Листы рукописи, которые толмач выловил в Оби и бережно хранил, Рожин вернул владельцу. Семен принял их с удивлением и благодарностью.
Неделю спустя, простившись с игуменом, кузнецом и его дочерью, Рожин с Семеном покинули Кодский городок, сев на судно купеческого каравана. Через двенадцать дней караван причалил к пристани Самаровского яма. Дьяк Тобольского приказа Петр Васильевич Полежалый встретил Рожина и Ремезова объятиями; узнав о смерти Мурзинцева, плакал, не стыдясь слез. Стрелец Егор Хочубей, здоровый, веселый, от безделья животик отрастивший, слушал рассказ о приключениях товарищей с открытым ртом, не зная, верить услышанному или нет.
Рожин хотел разыскать купца Сахарова, который вогулам ружья продал, но оказалось, что месяц назад купец снялся и отбыл в Сургут. Малец Матвей Залепин ему об этом поведал, за что получил от толмача еще одну копейку.
Дьяк Полежалый свое слово сдержал. Покалеченный у Белогорья струг его ямщики отбуксировали в Самаровский ям, местные корабельщики судно залатали. Рожин, Ремезов и стрелец Хочубей, погостив у дьяка день, погрузились на струг и отчалили, взяв курс на юго-восток, вверх по Иртышу, в Тобольск.
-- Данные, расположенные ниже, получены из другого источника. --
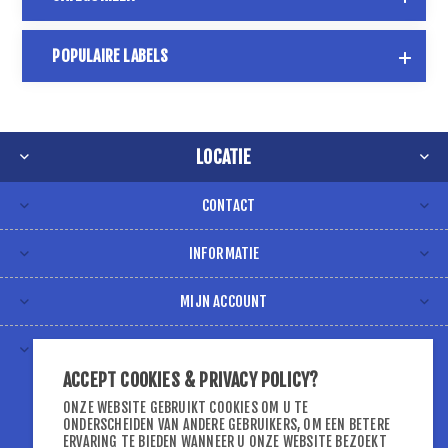
POPULAIRE LABELS
LOCATIE
CONTACT
INFORMATIE
MIJN ACCOUNT
VOLG ONS VIA
ACCEPT COOKIES & PRIVACY POLICY?
ONZE WEBSITE GEBRUIKT COOKIES OM U TE
ONDERSCHEIDEN VAN ANDERE GEBRUIKERS, OM EEN BETERE
ERVARING TE BIEDEN WANNEER U ONZE WEBSITE BEZOEKT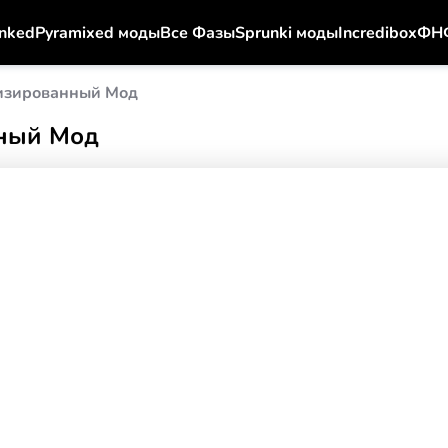
nked
Pyramixed моды
Все Фазы
Sprunki моды
Incredibox
ФН
изированный Мод
ный Мод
Тобольский воевода, князь Михаил Яковлевич Черкасских, опираясь руками на стол, озадаченно смотрел на толстую пачку бумаги. На верхнем листе рукою Семена Ремезова было старательно выведено: «История Югры великой, древней земли мамонтов». Дьяк Сибирского приказа Иван Васильевич Обрютин, заложив руки за спину, мерил шагами горницу. Еловый настил пола звонко отзывался на каблуки его парчовых сапог. Был тут и старший Ремезов — Семен Ульянович, на лавке сидел, от глубоких размышлений его чело морщинами взялось.
Отчет Рожина дьяк и воевода слушали молча, по мере рассказа становясь все мрачней и угрюмей.
«Не обмануло-таки меня видение, — подумал князь. — Погнала вогульская гусыня русского человека, как квелого пса».
Затем дали слово младшему Ремезову.
— Схемы городков и селений, в которых мы останавливались, мною зарисованы, учет народа произведен, — доложился молодой ученый. — Но самое важное в другом — мамонтов мы отыскали!
— Ты отыскал, Семен, ты, — поправил Рожин.
— Раньше полагали, что от мамонтов только кости да бивни остались, а сами они вымерли, — продолжил младший Ремезов воодушевленно. — А они живут себе, в пещерах под Обью прячутся!
— Это открытие, князь, поважнее Медного гуся будет, — подал голос старший Ремезов, обратив на воеводу взор. — И подземная река в пещерах — новость дивная, ибо могут те пещеры руду хранить. Железную руду, а то и медную.
Князь Черкасских и дьяк Обрютин переглянулись, приободрились.
— Знаю я, чего делать, Михаил Яковлевич, — сказал Обрютин. — Поиски Медного гуся почти весь отряд сгубили, но ни жизни, ни кошты напрасно потрачены не были!
Дьяк подошел к столу, положил руку на рукопись, заглянул князю в глаза.
— Вот наш Медный гусь! — воскликнул он. — Всем гусям гусь!
— Думаешь, промах с шайтаном рукопись парня перекроет? — задумчиво спросил князь.
— Еще как, Михаил Яковлевич, еще как! — вскричал дьяк Обрютин, затем к младшему Ремезову обернулся, добавил тоном приказчика: — Так, Семен, собирайся в дорогу. Утрем сопли столичным мужам ученым! Да всю свою ученость прихвати! Завтра же в Москву отбываем!
Парень ошарашенно на дьяка уставился, затем взгляд на отца перевел, словно дозволения спрашивал.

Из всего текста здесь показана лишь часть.